El aporte fundamental de Hedy Lamarr
La historia de la conectividad inalámbrica comienza con la contribución de Hedy Lamarr, una figura conocida tanto por su labor en el cine como por su ingenio científico. Durante la Segunda Guerra Mundial, Lamarr coinventó un sistema de salto de frecuencia diseñado para evitar que los torpedos fueran interferidos por señales de radio enemigas.
Aunque su patente fue un avance técnico significativo, el objetivo era puramente militar. Esta tecnología de espectro ensanchado permitió que las comunicaciones fueran más seguras y difíciles de interceptar, estableciendo el principio operativo que hoy permite que múltiples dispositivos se conecten simultáneamente sin interferencias.
La evolución hacia el estándar WiFi
El desarrollo de la tecnología que conocemos hoy como WiFi no se atribuye a una sola persona, sino a una serie de avances técnicos realizados por diversos ingenieros y corporaciones.

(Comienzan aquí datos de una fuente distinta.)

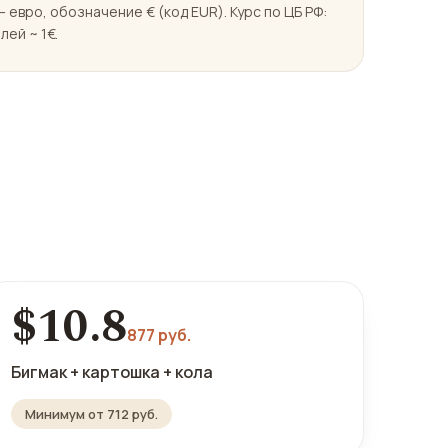
 евро, обозначение € (код EUR). Курс по ЦБ РФ:
лей ~ 1€.
$10.8
877 руб.
Бигмак + картошка + кола
Минимум от 712 руб.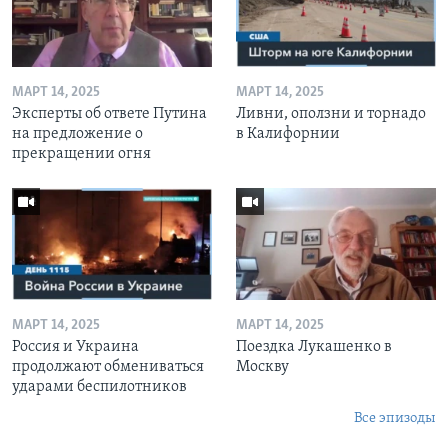
МАРТ 14, 2025
МАРТ 14, 2025
Эксперты об ответе Путина
Ливни, оползни и торнадо
на предложение о
в Калифорнии
прекращении огня
МАРТ 14, 2025
МАРТ 14, 2025
Россия и Украина
Поездка Лукашенко в
продолжают обмениваться
Москву
ударами беспилотников
Все эпизоды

Empresas como CSIRO en Australia desempeñaron un papel determinante en la creación de algoritmos que optimizaron la transmisión de datos en entornos con múltiples obstáculos.
A diferencia de otros inventores que patentan una solución comercial directa, los desarrolladores de los protocolos de comunicación trabajaron en la creación de estándares internacionales. Estos estándares, gestionados por organizaciones como el IEEE, permiten que cualquier fabricante de hardware pueda implementar la tecnología, priorizando la interoperabilidad global sobre la exclusividad de una patente única.

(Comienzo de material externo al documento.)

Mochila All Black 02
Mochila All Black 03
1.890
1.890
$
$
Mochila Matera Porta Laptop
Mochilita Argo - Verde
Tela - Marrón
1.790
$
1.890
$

Razones detrás de la falta de riqueza inmediata
Existen varios factores técnicos y económicos por los cuales los creadores de los fundamentos del WiFi no alcanzaron un estatus de multimillonarios de forma directa:
- Naturaleza de las patentes: Muchas de las contribuciones originales se realizaron bajo marcos de seguridad nacional o para fines de defensa, lo que limitó su explotación comercial inmediata.

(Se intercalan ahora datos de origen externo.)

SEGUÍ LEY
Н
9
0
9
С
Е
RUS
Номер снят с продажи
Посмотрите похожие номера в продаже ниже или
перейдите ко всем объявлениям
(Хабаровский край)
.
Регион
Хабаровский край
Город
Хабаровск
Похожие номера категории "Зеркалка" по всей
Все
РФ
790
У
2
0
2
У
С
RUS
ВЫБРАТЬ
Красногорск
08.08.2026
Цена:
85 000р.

- Estandarización abierta: El éxito del WiFi radica en que es un protocolo abierto. Esto fomenta la adopción masiva, pero significa que las ganancias se distribuyen entre los fabricantes de dispositivos y no en los inventores originales de la lógica de transmisión.
- Evolución tecnológica: La transición de los conceptos de espectro ensanchado a la tecnología de red inalámbrica moderna implicó décadas de refinamiento por parte de múltiples equipos de ingeniería.
El impacto de estas innovaciones se mide hoy por la infraestructura global de comunicación que sostiene la economía digital, más que por la acumulación de capital individual de sus pioneros.